Avec les appels incessants lancés par les spécialistes en charge du dossier du coronavirus exhortant les Tunisiens à s’accommoder de la pandémie en question, l’on se demande quelle approche de conscientisation, de sensibilisation et d’information le gouvernement devrait mettre en œuvre dans l’objectif de juguler la pandémie, de la contenir et d’en réduire, au maximum, les retombées négatives.

Et l’on s’interroge aussi comment convaincre les Tunisiens et les pousser à adhérer spontanément dans leur vécu de tous les jours à cette approche qui devrait être multidisciplinaire, émaner d’un mouvement de réflexion auquel participent toutes les parties concernées dont en premier les différentes composantes de la société civile en contact direct et régulier avec les citoyens, et réunir, en particulier, les conditions idoines à son exécution.
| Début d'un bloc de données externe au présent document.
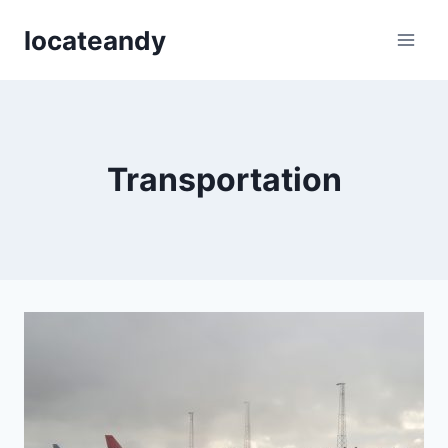
Skip
locateandy
to
content
Transportation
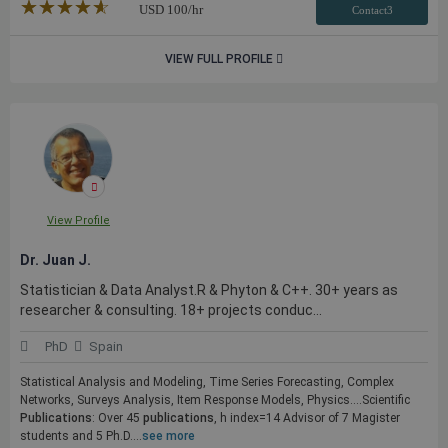
★★★★★
☆☆☆☆☆
USD
100
/hr
Contact3
VIEW FULL PROFILE
View Profile
Dr. Juan J.
Statistician & Data Analyst.R & Phyton & C++. 30+ years as
researcher & consulting. 18+ projects conduc...
PhD
Spain
Statistical Analysis and Modeling, Time Series Forecasting, Complex
Networks, Surveys Analysis, Item Response Models, Physics....Scientific
Publications
: Over 45
publications
, h index=14 Advisor of 7 Magister
students and 5 Ph.D....
see more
Le gouvernement, toutes institutions confondues, plus particulièrement les autorités sanitaires, a beau s’investir, dans les limites des moyens disponibles, dans un effort permanent de conscientisation quant à la nécessité impérieuse de respecter scrupuleusement les conditions du protocole sanitaire définies par le ministère de la Santé, il est à souligner qu’il reste beaucoup à faire  au niveau des autorités sanitaires appelées à unifier leur discours et à vulgariser les données savantes que les médecins spécialistes fournissent aux citoyens et aussi au niveau de la grande masse des Tunisiens qui répugnent encore à respecter les gestes barrières en faisant montre d’un manque de conscience évident à propos des dégâts et des catastrophes que leur comportement irresponsable est à même de provoquer.

Certes, l’entreprise est difficile et il est très compliqué de concilier l’application stricte de la stratégie anti-Covid-19 et la propension du citoyen à exercer son droit à la liberté comme il l’entend, en oubliant qu’il existe un moment où la pratique de la liberté individuelle doit s’effacer face à la nécessité de préserver la santé de la communauté nationale.

Il reste, toutefois, l’espoir de voir les Tunisiens décider de mettre de côté leurs différends, leurs tiraillements et aussi leurs agendas partisans et personnels et s’engager  dans un mouvement citoyen de lutte commune contre la propagation effrayante de la pandémie, l’objectif final étant de parvenir, ensemble, à trouver une solution commune à ce fléau dévastateur.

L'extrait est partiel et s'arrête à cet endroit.